Automated Testing For Data Migration

Data Migration, Part 4/4, Automation

Data Migration Testing revolves around testing the integrity of Data, content and the quality of data between Source and Destination DB based on the given mapping rule.

Broadly, any data Migration has the following:

– Table level mapping

– Element level mapping (column level)

– New elements in the New DB

– Ignore few old elements from the Legacy DB

– Not to be converted data from Legacy to the New system.

– Count Check

Table Level mapping defines how the tables from the old DB should be mapped to the new DB. Based on the mapping rules and how the new system is designed, the table level mapping could be one to many or many to one or one to one.

Element Level mapping defines how each column in the legacy system is mapped to the columns in the new system and this could be also be one to many, manty to one or one to one.

New elements in the new DB are the columns which is very specific to the New DB and not existing in the Legacy

Ignore elements from the Legacy system are the columns which are being exempted from the mapping rule and never brought to the new system.

Not to be converted data are the records from the Legacy DB which are being exempted from getting converted to the new DB for whatsoever reason.

Count Check This is one of the most important validation check to ensure that the source count is in sync with the target count check based on the given mapping rule.

Essentially every automated/manual testing for Data migration projects focuses on the above validation points.

The very fact that we deal with millions and millions of data, manual testing of data migration project can be next to impossible and the situation demands  an automated process and everytime there is a new extraction of data and any changes to the code, we should be able to trigger the automated scripts to check the sanctity and integrity of the data.

This could be achieved with a bunch of SQL scripts which compares the Source data to the Target data based on the mapping rule against each source and target tables.

A simple methodology without using any expensive off the shelf testing tool is to use Excel Macros.

– Get the macros in Excel to connect to Source and Target DB.

– Store the SQL scripts which  validates each table and element level mapping in the macros

– Store the result of the execution back to the Excel which basically confirms if the mapping passed/failed.

The Pros:

1. User-friendly and doesn’t need anyone to learn and understand the complexities of some off -the shelf expensive tools.

2. All the sql scripts being used as part of the test execution are stored at one place and are quite easy for reference.

3. Any mapping rule changes would mean a change in the SQL script and it’s easy to go and make the SQL changes to the corresponding script.

4. It’s very likely that the testing environment (source and destination DB) could change with every execution depending on its availability and the same could be configured in the Excel as a drop down.

5. As the actual execution happens against the DB, validating millions of data is not a challenge and the excel row limit doesnt kick in as only the results of the execution gets stored back to the Excel.

6. Its quite easy to filter the failed test cases and focus on the issues and re-run the same once the issues are fixed.

7. We can even configure the macros to run for specific set of tables, failed test cases rather than going for the entire test suite based on the regression cycle needed for a specific run thereby saving time.and effort.

8. As its excel we could get some fancy reports once the run is complete without depending on some expensive tools and its reporting services.

9. We could even integrate this with the unit test cases of Development team and run it as and when they complete their coding for each tables thereby delivering the QA much matured and bug free code.

10. On an average, 2000 test cases with as much SQL queries takes about the 30 mins to execute and report depending on the load on the DB at a given point of time which signifies the amount of time getting saved as against executing as much test cases manually.

11. All this without having some expensive data migration testing tools thereby saving a lot of cost to the project.

Conclusion

The major factors which should drive QA automation for any project and not particularly migration project is a cost-benefit analysis.
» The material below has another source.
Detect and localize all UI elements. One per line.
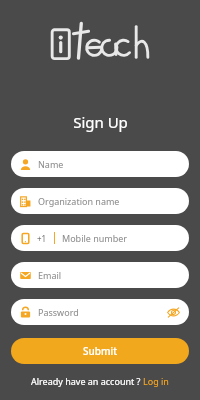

It makes sense to go for expensive off-the shelf automation tools if and only if the returns justify the investment. As long as if we can achieve even 80 percent of the efficiency by any in-hand existing inexpensive tool, we should always shoot for the same and get the best out of it.

As for Data Migration project, the biggest challenge is always the sheer quantity of data to be tested and getting a quality output. Most of the times, the very databases where the data gets loaded with a smart combination of excel macros could achieve the desired results.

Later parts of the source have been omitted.